This story evolved from a dream. In the article entitled 'The Dream Ascending' the author gives an insight into how dreams can be used by a writer to provide inspiration.

Sencha

For Maria, and for those dearest

 

It happened a very long time ago.
And only the once, do you see.

I came from far off to a new school.
I was eight, going on nine years old.
That first day at school I saw her, and I was enchanted.
Her name was Sencha. She was, how can I tell you?
She was. She was.
She wore a lavender muffler about her neck to keep out the biting breeze that threatened to blind her with her own blonde-dark hair.
Her hand was raised to ward off the wind; the pale palm turned outward, the delicate fingers splayed against the tangles.
She was laughing together with several other girls but her face was turned toward me, as if in welcome.
As if she already knew me.
As if we were friends already.
I wished to be bold enough to stride up and say my name to her.

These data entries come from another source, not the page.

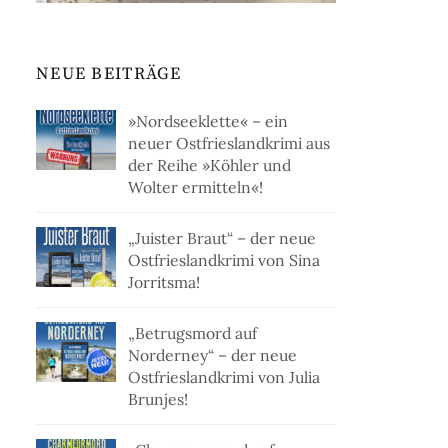
NEUE BEITRÄGE
»Nordseeklette« – ein
neuer Ostfrieslandkrimi aus
der Reihe »Köhler und
Wolter ermitteln«!
„Juister Braut“ – der neue
Ostfrieslandkrimi von Sina
Jorritsma!
„Betrugsmord auf
Norderney“ – der neue
Ostfrieslandkrimi von Julia
Brunjes!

I already knew hers, having heard one of the others call her by it.
But I am shy by nature, yes even now, and I was even shyer back then.
She was wearing a tunic of some dark green material, with buttons down the front, and a lemon blouse beneath.
And the pleats of her red plaid skirt were fit to slice butter, and that's a fact.
She danced a jig and a twirl on her neat black-shod feet, the white of her knee-socks contrasting with her tanned legs as the skirt billowed up, and I was smitten all at once.

In the many weeks that followed, I watched her. Watched and marvelled at her blithe ways, her good-will, her delight with others.
But we never actually spoke, each to the other. Yet there were times when I felt... I don't know... perhaps as if there was no need to speak.

And so I dawdled through the days of school, until one day our grade began the folk dance classes.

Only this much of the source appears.